So lieferten sich die Diener des Bischofs Priscus von Lyon und des Herzogs Leudegisel blutige Kämpfe. In Javols wüteten die comites gegen die Geistlichkeit und den Bischof Parthenius, dem Graf Palladius auch die »abscheuliche Unzucht« mit seinen »Geliebten« vorwarf. Syagrius, Sohn des Bischofs Desideratus von Verdun, überfiel samt Haudegen seinen Gegner Sirivald in dessen Schlafkammer und machte ihm den Garaus. In Angoulême kam es zu Auseinandersetzungen zwischen dem Ortsbischof Heraklius und dem Grafen Nanthin.

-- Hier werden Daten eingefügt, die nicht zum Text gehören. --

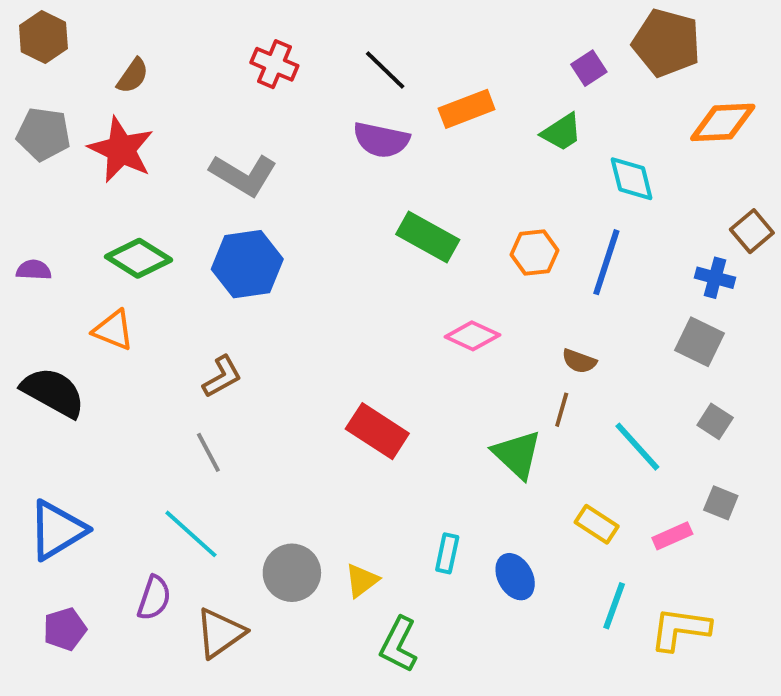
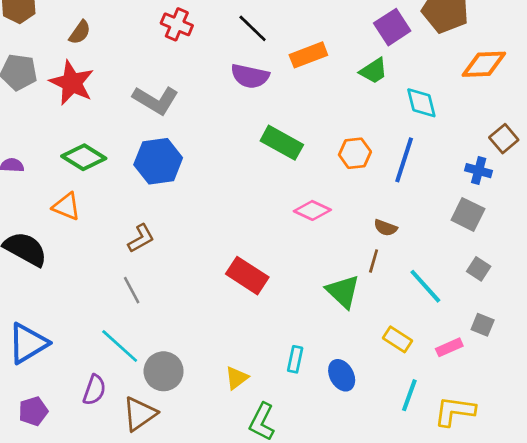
purple square: (589, 68) -> (392, 27), size x1.5
gray circle: (292, 573) -> (164, 371), moved

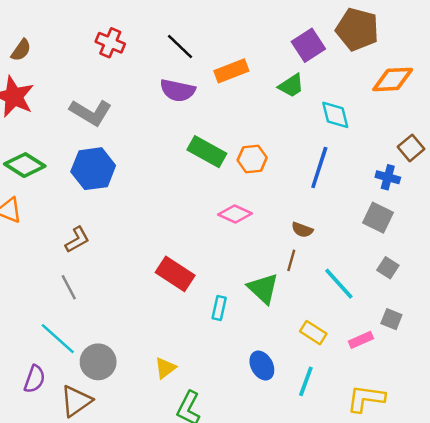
orange hexagon: (355, 153) -> (252, 159), moved
cyan rectangle: (295, 359) -> (219, 308), moved
cyan line: (409, 395) -> (306, 381), moved

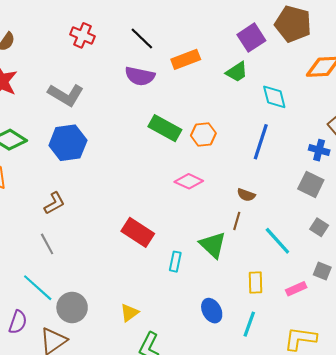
yellow rectangle: (313, 333) -> (256, 282), turned 55

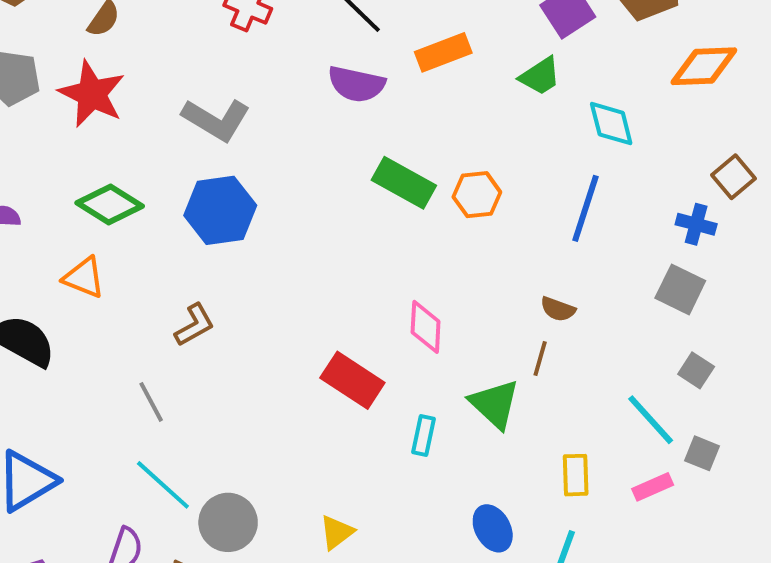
pink diamond: (189, 181) -> (426, 327), moved, turned 68
cyan line: (277, 241) -> (651, 420), moved
gray line: (47, 244) -> (151, 402), moved

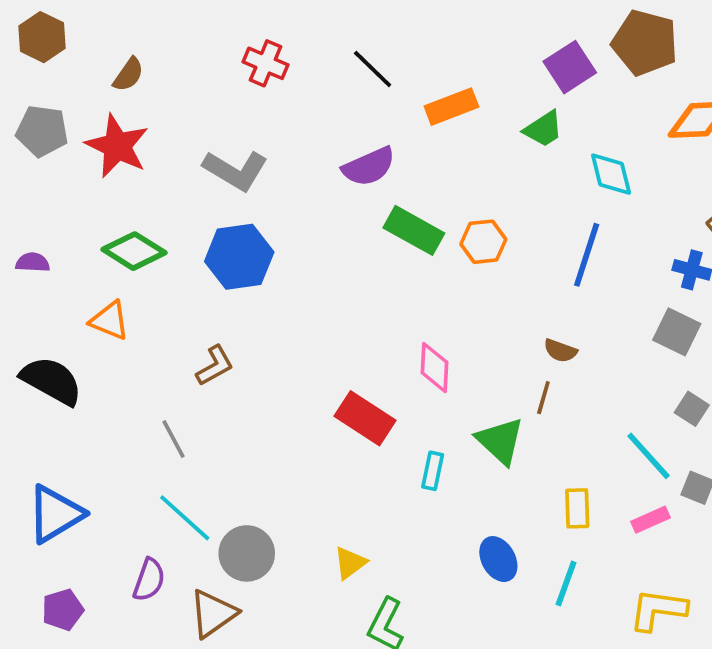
purple semicircle: (356, 84) -> (369, 167), moved, turned -36

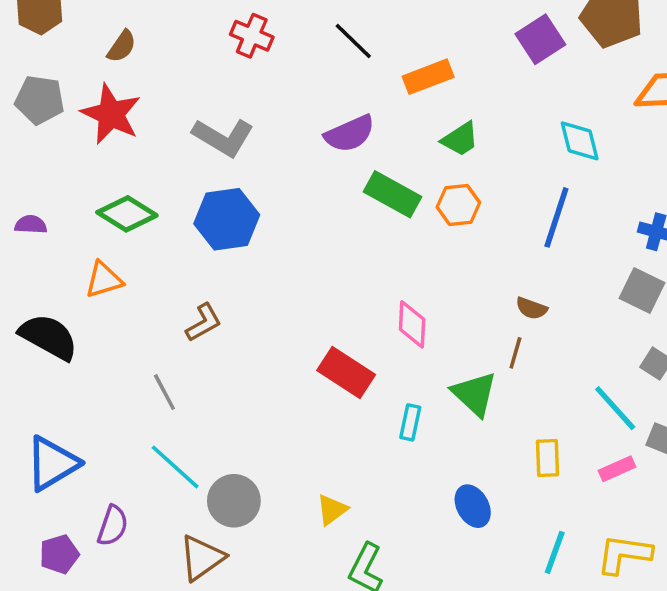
green trapezoid: (543, 129) -> (460, 139), moved
orange triangle: (110, 321) -> (104, 280), turned -39
purple semicircle: (149, 580) -> (113, 526), moved
cyan line: (566, 583) -> (555, 552), moved

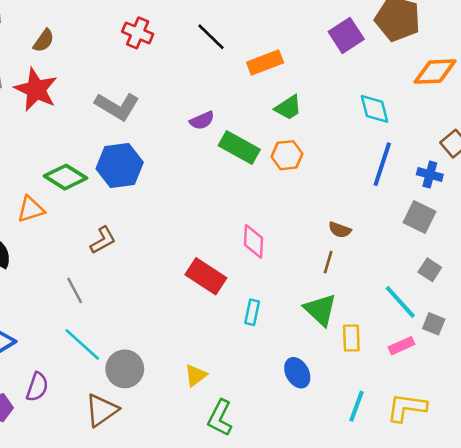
purple semicircle: (350, 134) -> (202, 120), moved, size x0.7
green diamond: (127, 214) -> (66, 177), moved
blue line: (556, 217) -> (382, 164), moved
green triangle: (474, 394) -> (320, 310), moved

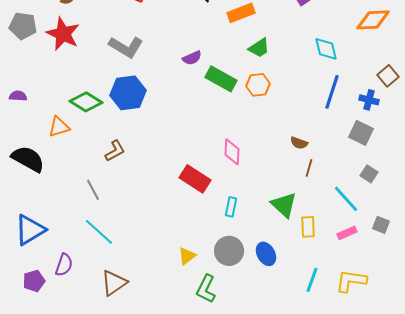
brown line: (328, 262) -> (309, 168), moved
gray square: (434, 324) -> (381, 225), moved
gray circle: (125, 369) -> (229, 251), moved

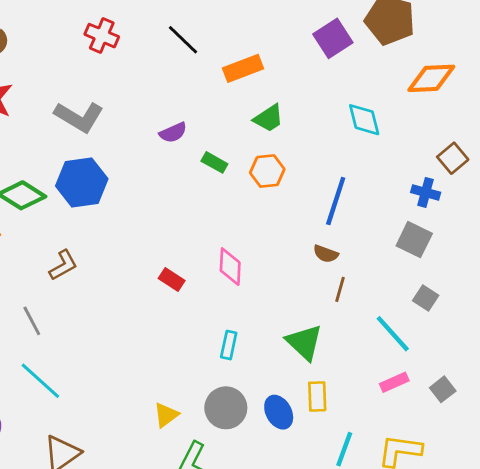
green rectangle: (221, 79) -> (214, 162), size x0.6
blue line: (332, 92) -> (336, 201), moved
red rectangle: (195, 179) -> (172, 279), moved, size x0.6
gray square: (381, 225) -> (443, 389), moved, turned 30
yellow rectangle: (308, 227) -> (317, 396), moved

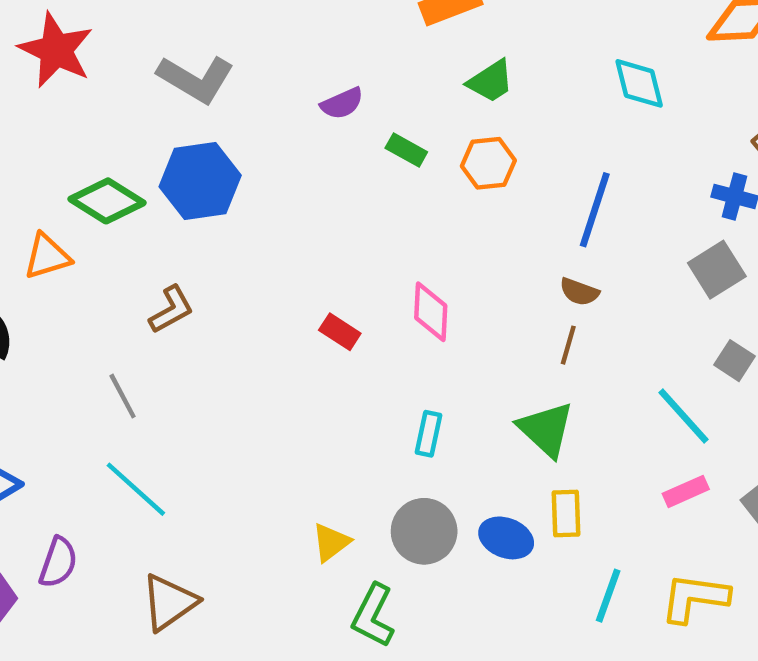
gray square: (414, 240) -> (717, 270), turned 32
brown line: (340, 289) -> (568, 345), moved
blue ellipse: (279, 412) -> (506, 538), turned -40

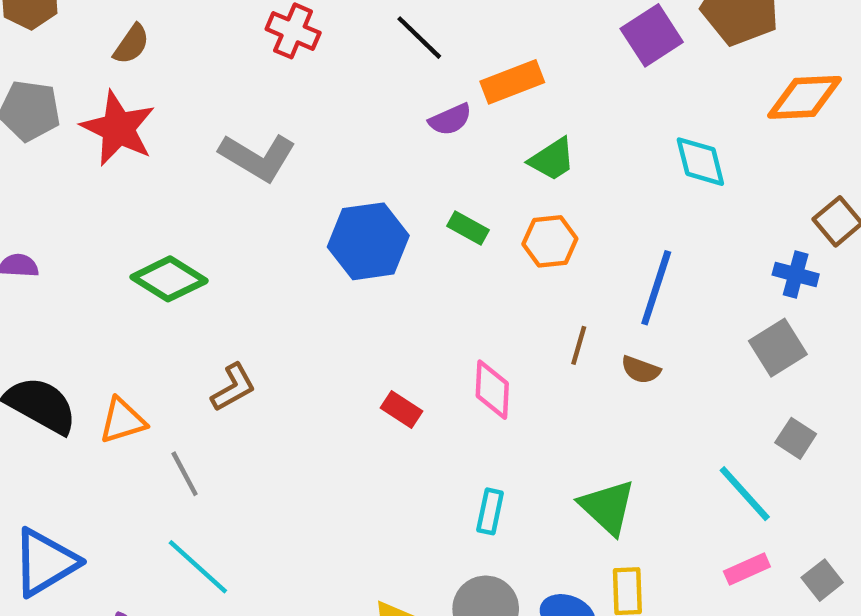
purple semicircle: (342, 103) -> (450, 120), moved
blue hexagon: (200, 181) -> (368, 241), moved
orange triangle: (47, 256) -> (123, 421), moved
brown line: (568, 345) -> (579, 345), moved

Als Neffe des ermordeten Bischofs Marachar von Angoulême erhob Nanthin Ansprüche auf Kirchenvermögen, wobei mehrere Laien und ein Priester getötet, Häuser geplündert und zerstört worden sind. Der Abt Germanus des Klosters Münstergranfelden, Elsaß, fiel im späten 7. Jahrhundert gegen die Kriegsknechte des Herzogs Eticho (Vater der hl. Odilia) und wurde sogar Heiliger.37
Überfälle auf Kleriker waren schon damals häufig, nicht zuletzt weil man ihre (meist mitgeführten) kostbaren Gewänder und Kirchengeräte begehrte. Und oft wurden »Missionsmönche« bei der Urbarmachung von Klostergrund durch die Selbstjustiz der Bauern oder Jagdhüter erschlagen – mehr hierbei bezeichnenderweise als bei der »Evangelisation«.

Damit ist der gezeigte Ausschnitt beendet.